Besides being users of electricity, water and wastewater agencies are uniquely positioned to become major generators of renewable energy, creating the opportunity for the water-sector to play a major role in helping the state reach its ambitious renewable energy goals.

Water and wastewater agencies typically own or have rights to extensive facilities, lands, and rights of way that could be used to develop renewable electric generation facilities, not only to meet their own needs for electricity, but to potentially become exporters of electricity to the grid.  However, the water sector is naturally risk-averse and won’t be likely to develop excess energy unless a reasonable return on investments with minimal risks can be assured.

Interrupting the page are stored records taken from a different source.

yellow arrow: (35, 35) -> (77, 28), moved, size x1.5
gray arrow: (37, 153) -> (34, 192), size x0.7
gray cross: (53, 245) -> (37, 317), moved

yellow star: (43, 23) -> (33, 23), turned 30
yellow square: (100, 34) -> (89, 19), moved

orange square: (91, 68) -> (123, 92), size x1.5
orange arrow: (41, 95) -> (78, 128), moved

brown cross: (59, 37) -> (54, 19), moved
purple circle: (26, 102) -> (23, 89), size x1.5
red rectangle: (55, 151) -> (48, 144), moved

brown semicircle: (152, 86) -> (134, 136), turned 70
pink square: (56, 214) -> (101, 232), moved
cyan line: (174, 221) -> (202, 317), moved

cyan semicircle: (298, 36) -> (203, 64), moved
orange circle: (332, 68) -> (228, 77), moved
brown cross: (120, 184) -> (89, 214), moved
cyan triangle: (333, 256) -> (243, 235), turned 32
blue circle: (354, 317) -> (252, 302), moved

In order to encourage the water sector to develop excess energy, the report recommends that the state streamline and simplify the state’s many renewable and distributed energy programs, and make the terms and conditions of power sales agreements less confusing and less risky from a financial perspective.


California’s water and wastewater agencies spend $10 billion every year for system improvements and expansions, and this is likely to continue for the foreseeable future. Each project undertaken by the water sector presents an opportunity to integrate energy efficiency, demand response and distributed generation into their systems. However, in order for these benefits to be realized, the systems must be designed with operational flexibility and energy efficiency in mind.

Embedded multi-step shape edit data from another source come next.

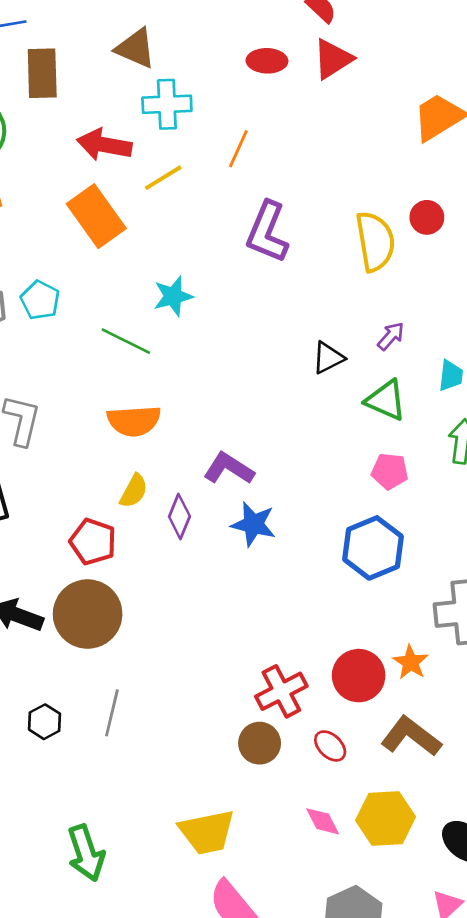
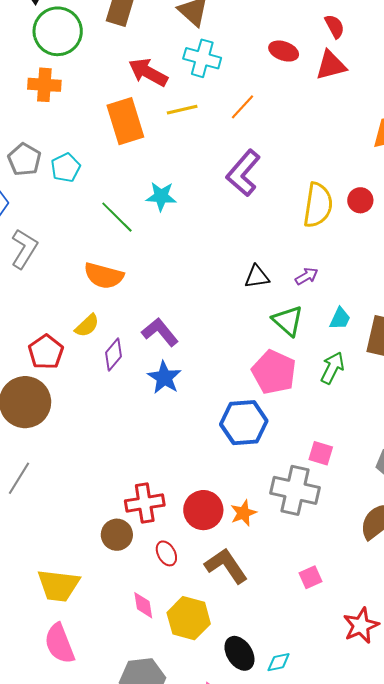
pink pentagon: (390, 471) -> (274, 372), size x1.6

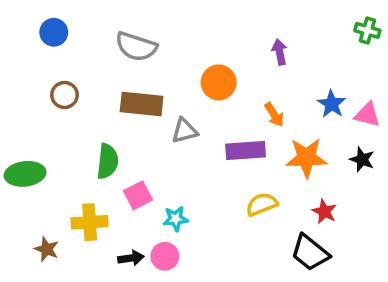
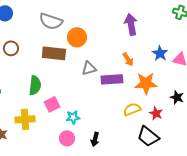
purple arrow: (280, 52) -> (131, 24), size x1.5
orange circle: (219, 82) -> (77, 37), moved
gray triangle: (185, 131) -> (89, 68), moved
black star: (362, 160) -> (177, 97), moved
yellow semicircle: (262, 204) -> (132, 109), moved
black arrow: (131, 258) -> (95, 139), moved, turned 112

The report points out that “absent any meaningful intervention, the water sector will continue expending billions of dollars every year on critical water and wastewater infrastructure that has not been optimized from a statewide energy perspective. … [A]accelerating water sector investments in recycled water and other critical water resources and infrastructure can yield incremental energy savings and associated reductions of GHGs that would otherwise be forever lost.”


The water sector is uniquely positioned to assist in meeting the state’s energy goals, but new policy frameworks and investment mechanisms will be needed. As the state moves forward, the state should shift its focus to answering the following fundamental questions:

  1. What types of water-energy measures and strategies will produce the highest benefits for the state overall?
  2. What barriers and hurdles will need to be overcome to implement those measures and strategies?
  3. Who are the key stakeholders whose support will be needed to overcome those barriers, and what are their respective roles in paving the way to statewide implementation?

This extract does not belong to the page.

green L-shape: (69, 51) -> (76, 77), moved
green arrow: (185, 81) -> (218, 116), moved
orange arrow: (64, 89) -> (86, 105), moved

Martha Davis and Grant Davis of ACWA’s Energy Committee, note in the report’s preface: “not all water and wastewater agencies have the same options, opportunities, or flexibility to consider feasible changes for when and how they use energy. From operational to fiscal to staffing concerns, a “one size fits all” approach to the State’s water-energy programs and policies won’t work.” However, Ms. Davis and Mr. Davis note “It is rare to have so much opportunity for making such a positive and powerful impact – improvements in energy efficiency, renewable energy generation and reduction in greenhouse gases – concentrated into one sector. It is an opportunity that cannot be ignored.”

An open dialogue between the water and energy sectors needs to occur, the paper concludes, and it will be important to start with a clean slate:

By first setting aside all known barriers and hurdles, the water-energy nexus can provide a basis for establishing a new framework for optimizing the state’s limited investments across multiple resources, programs, and markets. The new decision-making frameworks, metrics, methods and tools developed for water-energy programs and measures can set the stage for additional cross-cutting programs that have not yet even begun to be formulated. The ultimate goal is to find the points of intersection and overlaps, leverage the points of synergy, and close the gaps, with the aim of achieving the state’s resource and environmental goals as cost-effectively as possible.”